Cost inflation was a major factor behind the sector's underperformance last year. For all the deadlines about deflation, this problem is likely to persist into this year. The underlying picture is a lot rosier, though.
Carillion (CLLN), for example, has already secured 85 per cent of this year's projected workload, with confirmed and probable orders reaching an impressive £18bn. Despite its construction activities, the group is in fact classified by FTSE as a support services group as a result of the broad range of activities it has to offer. These include energy, rail and road support services as well as consultancy and facilities management. The attraction is that it can offer a package covering all pre- and post-contract activities, which customers increasingly like to see provided by a single operator.
Activity in the coming months is likely to be subdued ahead of the general election, particularly for public-sector suppliers. But the sector received a boost late last year with the publication of a national infrastructure plan. This was generally welcomed, even if previous initiatives have tended to be long on ideas and short on delivery. Crucially, though, the proposals also include measures designed to speed up the planning process.

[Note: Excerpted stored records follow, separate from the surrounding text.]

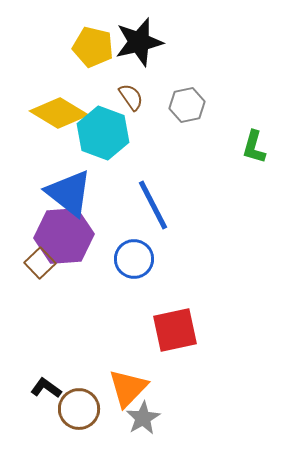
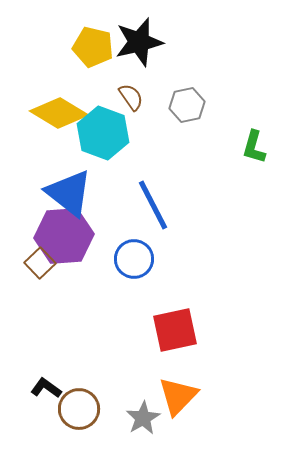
orange triangle: moved 50 px right, 8 px down
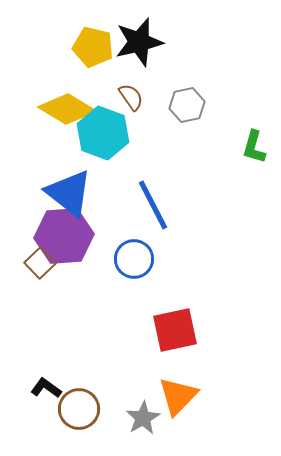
yellow diamond: moved 8 px right, 4 px up
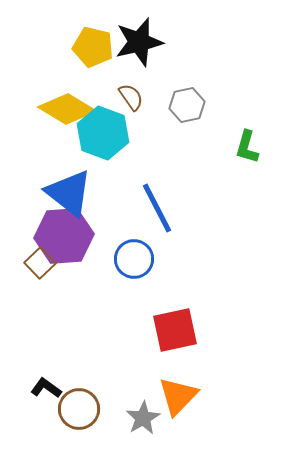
green L-shape: moved 7 px left
blue line: moved 4 px right, 3 px down
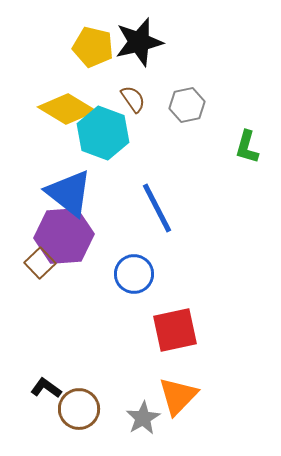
brown semicircle: moved 2 px right, 2 px down
blue circle: moved 15 px down
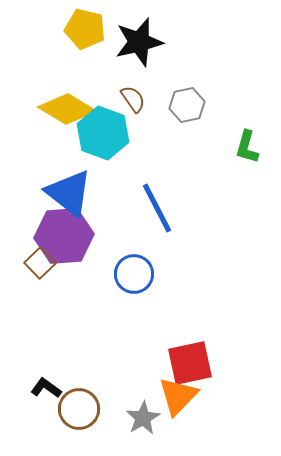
yellow pentagon: moved 8 px left, 18 px up
red square: moved 15 px right, 33 px down
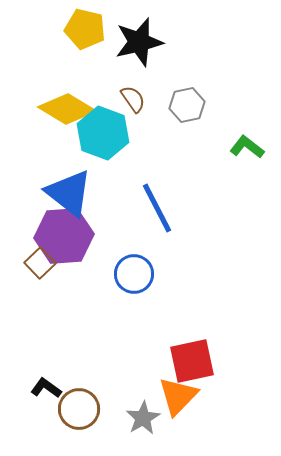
green L-shape: rotated 112 degrees clockwise
red square: moved 2 px right, 2 px up
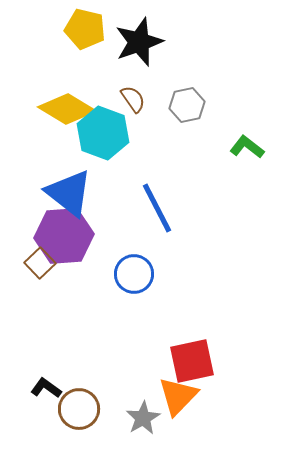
black star: rotated 6 degrees counterclockwise
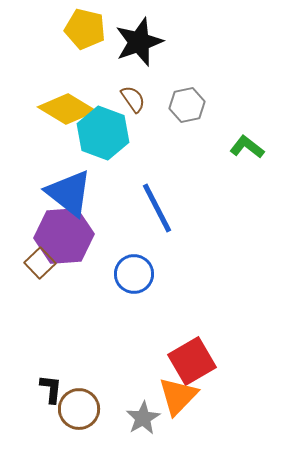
red square: rotated 18 degrees counterclockwise
black L-shape: moved 5 px right, 1 px down; rotated 60 degrees clockwise
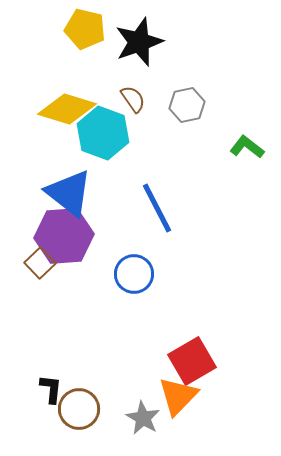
yellow diamond: rotated 14 degrees counterclockwise
gray star: rotated 12 degrees counterclockwise
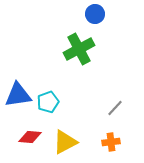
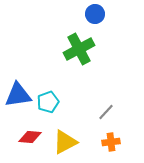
gray line: moved 9 px left, 4 px down
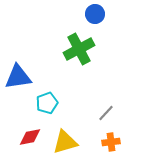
blue triangle: moved 18 px up
cyan pentagon: moved 1 px left, 1 px down
gray line: moved 1 px down
red diamond: rotated 15 degrees counterclockwise
yellow triangle: rotated 12 degrees clockwise
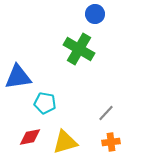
green cross: rotated 32 degrees counterclockwise
cyan pentagon: moved 2 px left; rotated 30 degrees clockwise
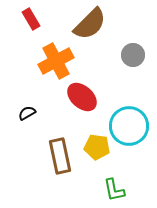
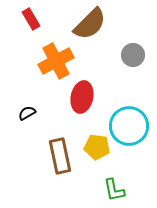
red ellipse: rotated 60 degrees clockwise
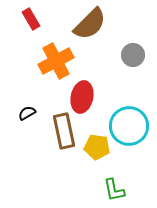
brown rectangle: moved 4 px right, 25 px up
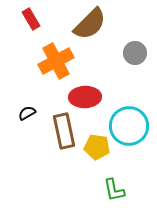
gray circle: moved 2 px right, 2 px up
red ellipse: moved 3 px right; rotated 76 degrees clockwise
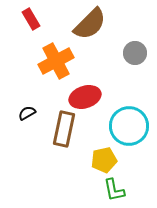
red ellipse: rotated 16 degrees counterclockwise
brown rectangle: moved 2 px up; rotated 24 degrees clockwise
yellow pentagon: moved 7 px right, 13 px down; rotated 20 degrees counterclockwise
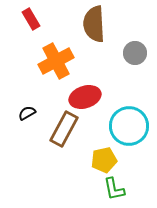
brown semicircle: moved 4 px right; rotated 132 degrees clockwise
brown rectangle: rotated 16 degrees clockwise
green L-shape: moved 1 px up
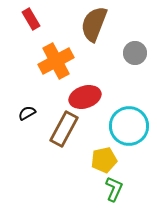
brown semicircle: rotated 24 degrees clockwise
green L-shape: rotated 145 degrees counterclockwise
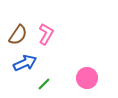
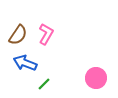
blue arrow: rotated 135 degrees counterclockwise
pink circle: moved 9 px right
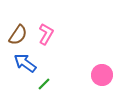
blue arrow: rotated 15 degrees clockwise
pink circle: moved 6 px right, 3 px up
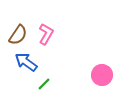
blue arrow: moved 1 px right, 1 px up
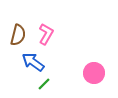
brown semicircle: rotated 20 degrees counterclockwise
blue arrow: moved 7 px right
pink circle: moved 8 px left, 2 px up
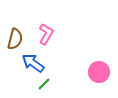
brown semicircle: moved 3 px left, 4 px down
blue arrow: moved 1 px down
pink circle: moved 5 px right, 1 px up
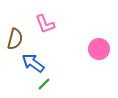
pink L-shape: moved 1 px left, 10 px up; rotated 130 degrees clockwise
pink circle: moved 23 px up
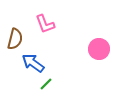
green line: moved 2 px right
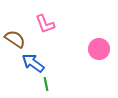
brown semicircle: rotated 70 degrees counterclockwise
green line: rotated 56 degrees counterclockwise
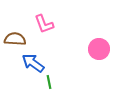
pink L-shape: moved 1 px left
brown semicircle: rotated 30 degrees counterclockwise
green line: moved 3 px right, 2 px up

This should breathe life into builders' merchants such as CRH (CRH) and Travis Perkins (TPK), which are already enjoying the benefits of a growing housebuilding programme. As always, though, even the best-laid plans can be derailed by a bout of poor weather, which makes ground preparation work in particular hard. Keller (KLR) found this to its cost early last year, when atrocious weather in the US hit the ground engineering specialist. Now, however, the US is an attractive market to be exposed to, judging by more recent growth trends. That's also good news for Wolseley (WOS), which makes nearly three-fifths of sales in the country.
Construction firms remain generally upbeat. In a recent survey, only 15 per cent of respondents cited demand deficiencies as a major factor holding back output, while over half identified labour and material shortages as the key constraint. If these problems can be addressed, the sector should see its growth accelerate this year - but that probably won't be until well into the second half.
Company name | Share price (p) | Market value (£m) | PE ratio | Dividend yield (%) | 1-year performance (%) | Last IC View |
CRH | 1,598 | 11,837 | NA | 2.5 | -2.0 | Hold, 1,439p 19 Aug 2014 |
Balfour Beatty | 206 | 1,418 | 11.9 | 6.9 | -30.6 | Sell, 189p 30 Sep 2014 |
Keller | 926 | 660 | 12.4 | 2.6 | -20.7 | Buy, 916p 5 Aug 2014 |
Kier Group | 1,605 | 891 | 14.9 | 4.5 | -15.8 | Buy, 1,705p 18 Sep 2014 |
Carillion* | 341 | 1,469 | 9.8 | 5.2 | -1.6 | Buy, 341p 18 Dec 2014 |
Grafton Group* | 666 | 1,548 | 28.2 | 0.0 | 4.4 | Hold, 640p 28 Aug 2014 |
Howden Joinery* | 420 | 2,715 | 23.7 | 1.5 | 23.4 | Buy, 326p 24 Jul 2014 |
SIG* | 179 | 1,058 | 15.0 | 2.1 | -12.9 | Buy, 172p 12 Aug 2014 |
Travis Perkins* | 1,872 | 4,656 | 16.6 | 1.8 | 0.8 | Buy, 1,594p 20 Oct 2014 |
Wolseley* | 3,839 | 9,983 | 19.6 | 2.2 | 9.2 | Buy, 3,696p 16 Jan 2015 |
*FTSE classification: support services |
Favourites
Carillion and Wolseley are solid performers, both well placed to exploit any increase in infrastructure spending, with decent dividends to boot. Both have managed to maintain or improve their operating margins thanks to self-help measures and a more selective approach to taking on work.
Outsiders
The prize for the worst performance of the year goes to Balfour Beatty (BBY). Its share price halved at one stage after a string of profit warnings. Cost inflation, programme slippage and poor operational delivery were among the reasons proffered to explain the mess in the group's UK construction services division. And while the sale of Parsons Brinckerhoff will swell the coffers, it doesn't fix the problem. As last week's latest profit warning suggests, that will take time.